◆ **Data extract**:
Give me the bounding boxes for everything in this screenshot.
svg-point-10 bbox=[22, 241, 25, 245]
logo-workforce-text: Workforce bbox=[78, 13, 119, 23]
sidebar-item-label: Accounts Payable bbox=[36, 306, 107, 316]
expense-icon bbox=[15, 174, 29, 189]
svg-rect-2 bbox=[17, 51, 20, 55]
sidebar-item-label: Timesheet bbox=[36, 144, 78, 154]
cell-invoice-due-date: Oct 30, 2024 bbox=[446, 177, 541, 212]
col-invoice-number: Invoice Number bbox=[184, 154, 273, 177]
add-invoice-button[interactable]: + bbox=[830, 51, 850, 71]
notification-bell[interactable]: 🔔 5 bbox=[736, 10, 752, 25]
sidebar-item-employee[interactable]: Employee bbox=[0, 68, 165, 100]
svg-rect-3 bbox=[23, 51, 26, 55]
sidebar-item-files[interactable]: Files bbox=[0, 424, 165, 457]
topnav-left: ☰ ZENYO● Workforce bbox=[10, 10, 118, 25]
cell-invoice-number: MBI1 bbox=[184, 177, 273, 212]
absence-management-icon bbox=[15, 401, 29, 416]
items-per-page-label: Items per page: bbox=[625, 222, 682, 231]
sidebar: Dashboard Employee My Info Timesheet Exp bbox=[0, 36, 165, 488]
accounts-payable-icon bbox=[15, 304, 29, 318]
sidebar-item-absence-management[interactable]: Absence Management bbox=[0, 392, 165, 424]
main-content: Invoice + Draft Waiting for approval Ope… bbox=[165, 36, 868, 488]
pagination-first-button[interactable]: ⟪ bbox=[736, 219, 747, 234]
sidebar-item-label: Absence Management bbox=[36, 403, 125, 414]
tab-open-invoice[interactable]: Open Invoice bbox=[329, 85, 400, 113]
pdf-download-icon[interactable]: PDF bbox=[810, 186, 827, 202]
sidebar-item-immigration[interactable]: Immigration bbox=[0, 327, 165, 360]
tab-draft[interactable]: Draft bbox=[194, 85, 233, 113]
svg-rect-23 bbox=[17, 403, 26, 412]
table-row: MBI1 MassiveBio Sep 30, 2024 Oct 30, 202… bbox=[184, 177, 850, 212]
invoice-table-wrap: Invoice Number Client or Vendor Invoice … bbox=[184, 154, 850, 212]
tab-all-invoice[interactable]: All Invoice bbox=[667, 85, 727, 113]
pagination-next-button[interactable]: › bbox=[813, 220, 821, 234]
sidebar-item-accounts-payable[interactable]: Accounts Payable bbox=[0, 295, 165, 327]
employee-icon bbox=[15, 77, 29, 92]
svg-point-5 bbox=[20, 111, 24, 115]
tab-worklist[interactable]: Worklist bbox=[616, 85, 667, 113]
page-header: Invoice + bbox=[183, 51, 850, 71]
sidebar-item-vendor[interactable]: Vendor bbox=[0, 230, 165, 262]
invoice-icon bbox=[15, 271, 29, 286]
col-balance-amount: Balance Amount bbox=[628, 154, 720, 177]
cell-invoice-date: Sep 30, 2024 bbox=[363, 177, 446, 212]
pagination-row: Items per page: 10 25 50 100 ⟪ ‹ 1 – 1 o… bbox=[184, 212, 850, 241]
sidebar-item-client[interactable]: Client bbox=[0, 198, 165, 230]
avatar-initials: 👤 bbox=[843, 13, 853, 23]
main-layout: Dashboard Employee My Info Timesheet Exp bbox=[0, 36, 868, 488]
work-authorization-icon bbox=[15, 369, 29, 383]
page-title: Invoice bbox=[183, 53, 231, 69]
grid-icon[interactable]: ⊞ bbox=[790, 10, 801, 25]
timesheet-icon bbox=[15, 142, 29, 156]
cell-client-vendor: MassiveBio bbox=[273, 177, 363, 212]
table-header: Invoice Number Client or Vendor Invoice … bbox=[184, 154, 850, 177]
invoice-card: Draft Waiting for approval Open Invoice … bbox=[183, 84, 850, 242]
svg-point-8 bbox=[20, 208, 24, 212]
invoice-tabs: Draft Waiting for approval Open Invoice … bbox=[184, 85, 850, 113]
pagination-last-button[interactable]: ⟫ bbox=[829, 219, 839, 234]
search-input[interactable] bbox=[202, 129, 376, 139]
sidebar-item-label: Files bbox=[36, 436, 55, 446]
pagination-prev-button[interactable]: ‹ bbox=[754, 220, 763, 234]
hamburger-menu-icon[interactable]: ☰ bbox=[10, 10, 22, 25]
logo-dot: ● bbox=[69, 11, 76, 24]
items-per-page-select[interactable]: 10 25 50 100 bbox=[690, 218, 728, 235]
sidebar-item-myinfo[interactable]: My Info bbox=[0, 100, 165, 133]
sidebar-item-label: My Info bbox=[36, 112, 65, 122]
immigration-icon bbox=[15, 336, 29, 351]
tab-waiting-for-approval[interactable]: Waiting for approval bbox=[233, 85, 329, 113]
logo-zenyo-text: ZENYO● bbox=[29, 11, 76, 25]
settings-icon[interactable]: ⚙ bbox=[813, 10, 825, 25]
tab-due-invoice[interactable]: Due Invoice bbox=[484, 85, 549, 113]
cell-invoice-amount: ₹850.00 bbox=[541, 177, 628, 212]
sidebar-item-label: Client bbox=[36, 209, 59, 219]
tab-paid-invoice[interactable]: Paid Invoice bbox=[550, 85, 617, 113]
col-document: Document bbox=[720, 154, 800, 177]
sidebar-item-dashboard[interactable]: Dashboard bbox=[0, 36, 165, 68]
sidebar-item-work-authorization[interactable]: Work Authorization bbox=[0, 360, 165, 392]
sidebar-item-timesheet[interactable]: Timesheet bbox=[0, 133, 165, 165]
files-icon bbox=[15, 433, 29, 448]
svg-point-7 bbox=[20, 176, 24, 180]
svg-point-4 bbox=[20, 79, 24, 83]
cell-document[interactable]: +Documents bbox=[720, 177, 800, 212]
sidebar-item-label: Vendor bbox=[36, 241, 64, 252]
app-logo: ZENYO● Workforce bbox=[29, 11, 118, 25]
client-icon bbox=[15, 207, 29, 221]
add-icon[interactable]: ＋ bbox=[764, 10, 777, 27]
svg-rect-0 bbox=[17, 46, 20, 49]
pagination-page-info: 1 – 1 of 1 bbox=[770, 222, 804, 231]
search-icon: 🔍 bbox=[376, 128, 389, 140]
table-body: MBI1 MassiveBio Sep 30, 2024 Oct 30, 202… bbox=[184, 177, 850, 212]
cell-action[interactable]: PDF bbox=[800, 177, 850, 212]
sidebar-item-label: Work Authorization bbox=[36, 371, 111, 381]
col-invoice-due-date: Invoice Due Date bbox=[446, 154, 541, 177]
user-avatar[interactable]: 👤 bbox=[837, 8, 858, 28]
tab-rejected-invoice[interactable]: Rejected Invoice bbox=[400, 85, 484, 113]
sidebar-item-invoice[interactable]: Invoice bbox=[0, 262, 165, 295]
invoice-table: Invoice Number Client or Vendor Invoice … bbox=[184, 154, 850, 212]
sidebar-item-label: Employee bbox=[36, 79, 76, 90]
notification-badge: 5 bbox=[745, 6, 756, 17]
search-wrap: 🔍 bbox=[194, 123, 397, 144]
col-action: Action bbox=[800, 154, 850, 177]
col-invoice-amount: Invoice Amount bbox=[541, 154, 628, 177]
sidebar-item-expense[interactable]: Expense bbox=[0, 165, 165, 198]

◆ **Problem statement**: Each record above has to be set down again, exactly and completely.

◆ **Answer area**:
Give me the bounding boxes for everything in this screenshot.
svg-point-10 bbox=[22, 241, 25, 245]
logo-workforce-text: Workforce bbox=[78, 13, 119, 23]
sidebar-item-label: Accounts Payable bbox=[36, 306, 107, 316]
expense-icon bbox=[15, 174, 29, 189]
svg-rect-2 bbox=[17, 51, 20, 55]
sidebar-item-label: Timesheet bbox=[36, 144, 78, 154]
cell-invoice-due-date: Oct 30, 2024 bbox=[446, 177, 541, 212]
col-invoice-number: Invoice Number bbox=[184, 154, 273, 177]
add-invoice-button[interactable]: + bbox=[830, 51, 850, 71]
notification-bell[interactable]: 🔔 5 bbox=[736, 10, 752, 25]
sidebar-item-employee[interactable]: Employee bbox=[0, 68, 165, 100]
svg-rect-3 bbox=[23, 51, 26, 55]
sidebar-item-files[interactable]: Files bbox=[0, 424, 165, 457]
topnav-left: ☰ ZENYO● Workforce bbox=[10, 10, 118, 25]
cell-invoice-number: MBI1 bbox=[184, 177, 273, 212]
absence-management-icon bbox=[15, 401, 29, 416]
items-per-page-label: Items per page: bbox=[625, 222, 682, 231]
sidebar: Dashboard Employee My Info Timesheet Exp bbox=[0, 36, 165, 488]
accounts-payable-icon bbox=[15, 304, 29, 318]
sidebar-item-absence-management[interactable]: Absence Management bbox=[0, 392, 165, 424]
main-content: Invoice + Draft Waiting for approval Ope… bbox=[165, 36, 868, 488]
pagination-first-button[interactable]: ⟪ bbox=[736, 219, 747, 234]
sidebar-item-label: Absence Management bbox=[36, 403, 125, 414]
tab-open-invoice[interactable]: Open Invoice bbox=[329, 85, 400, 113]
pdf-download-icon[interactable]: PDF bbox=[810, 186, 827, 202]
sidebar-item-immigration[interactable]: Immigration bbox=[0, 327, 165, 360]
tab-draft[interactable]: Draft bbox=[194, 85, 233, 113]
svg-rect-23 bbox=[17, 403, 26, 412]
table-row: MBI1 MassiveBio Sep 30, 2024 Oct 30, 202… bbox=[184, 177, 850, 212]
invoice-table-wrap: Invoice Number Client or Vendor Invoice … bbox=[184, 154, 850, 212]
tab-all-invoice[interactable]: All Invoice bbox=[667, 85, 727, 113]
pagination-next-button[interactable]: › bbox=[813, 220, 821, 234]
sidebar-item-accounts-payable[interactable]: Accounts Payable bbox=[0, 295, 165, 327]
employee-icon bbox=[15, 77, 29, 92]
svg-point-5 bbox=[20, 111, 24, 115]
tab-worklist[interactable]: Worklist bbox=[616, 85, 667, 113]
page-header: Invoice + bbox=[183, 51, 850, 71]
sidebar-item-vendor[interactable]: Vendor bbox=[0, 230, 165, 262]
invoice-icon bbox=[15, 271, 29, 286]
col-balance-amount: Balance Amount bbox=[628, 154, 720, 177]
cell-invoice-date: Sep 30, 2024 bbox=[363, 177, 446, 212]
pagination-row: Items per page: 10 25 50 100 ⟪ ‹ 1 – 1 o… bbox=[184, 212, 850, 241]
sidebar-item-client[interactable]: Client bbox=[0, 198, 165, 230]
avatar-initials: 👤 bbox=[843, 13, 853, 23]
main-layout: Dashboard Employee My Info Timesheet Exp bbox=[0, 36, 868, 488]
work-authorization-icon bbox=[15, 369, 29, 383]
page-title: Invoice bbox=[183, 53, 231, 69]
grid-icon[interactable]: ⊞ bbox=[790, 10, 801, 25]
timesheet-icon bbox=[15, 142, 29, 156]
cell-client-vendor: MassiveBio bbox=[273, 177, 363, 212]
table-header: Invoice Number Client or Vendor Invoice … bbox=[184, 154, 850, 177]
invoice-card: Draft Waiting for approval Open Invoice … bbox=[183, 84, 850, 242]
svg-point-8 bbox=[20, 208, 24, 212]
invoice-tabs: Draft Waiting for approval Open Invoice … bbox=[184, 85, 850, 113]
pagination-last-button[interactable]: ⟫ bbox=[829, 219, 839, 234]
search-input[interactable] bbox=[202, 129, 376, 139]
sidebar-item-label: Files bbox=[36, 436, 55, 446]
pagination-prev-button[interactable]: ‹ bbox=[754, 220, 763, 234]
hamburger-menu-icon[interactable]: ☰ bbox=[10, 10, 22, 25]
logo-dot: ● bbox=[69, 11, 76, 24]
items-per-page-select[interactable]: 10 25 50 100 bbox=[690, 218, 728, 235]
sidebar-item-myinfo[interactable]: My Info bbox=[0, 100, 165, 133]
sidebar-item-label: My Info bbox=[36, 112, 65, 122]
immigration-icon bbox=[15, 336, 29, 351]
tab-waiting-for-approval[interactable]: Waiting for approval bbox=[233, 85, 329, 113]
logo-zenyo-text: ZENYO● bbox=[29, 11, 76, 25]
settings-icon[interactable]: ⚙ bbox=[813, 10, 825, 25]
tab-due-invoice[interactable]: Due Invoice bbox=[484, 85, 549, 113]
cell-invoice-amount: ₹850.00 bbox=[541, 177, 628, 212]
sidebar-item-label: Client bbox=[36, 209, 59, 219]
tab-paid-invoice[interactable]: Paid Invoice bbox=[550, 85, 617, 113]
col-document: Document bbox=[720, 154, 800, 177]
sidebar-item-dashboard[interactable]: Dashboard bbox=[0, 36, 165, 68]
sidebar-item-work-authorization[interactable]: Work Authorization bbox=[0, 360, 165, 392]
sidebar-item-timesheet[interactable]: Timesheet bbox=[0, 133, 165, 165]
files-icon bbox=[15, 433, 29, 448]
svg-point-7 bbox=[20, 176, 24, 180]
svg-point-4 bbox=[20, 79, 24, 83]
cell-document[interactable]: +Documents bbox=[720, 177, 800, 212]
sidebar-item-label: Vendor bbox=[36, 241, 64, 252]
app-logo: ZENYO● Workforce bbox=[29, 11, 118, 25]
client-icon bbox=[15, 207, 29, 221]
add-icon[interactable]: ＋ bbox=[764, 10, 777, 27]
svg-rect-0 bbox=[17, 46, 20, 49]
pagination-page-info: 1 – 1 of 1 bbox=[770, 222, 804, 231]
search-icon: 🔍 bbox=[376, 128, 389, 140]
table-body: MBI1 MassiveBio Sep 30, 2024 Oct 30, 202… bbox=[184, 177, 850, 212]
cell-action[interactable]: PDF bbox=[800, 177, 850, 212]
sidebar-item-label: Work Authorization bbox=[36, 371, 111, 381]
col-invoice-due-date: Invoice Due Date bbox=[446, 154, 541, 177]
user-avatar[interactable]: 👤 bbox=[837, 8, 858, 28]
tab-rejected-invoice[interactable]: Rejected Invoice bbox=[400, 85, 484, 113]
sidebar-item-invoice[interactable]: Invoice bbox=[0, 262, 165, 295]
invoice-table: Invoice Number Client or Vendor Invoice … bbox=[184, 154, 850, 212]
sidebar-item-label: Employee bbox=[36, 79, 76, 90]
notification-badge: 5 bbox=[745, 6, 756, 17]
search-wrap: 🔍 bbox=[194, 123, 397, 144]
col-action: Action bbox=[800, 154, 850, 177]
col-invoice-amount: Invoice Amount bbox=[541, 154, 628, 177]
sidebar-item-expense[interactable]: Expense bbox=[0, 165, 165, 198]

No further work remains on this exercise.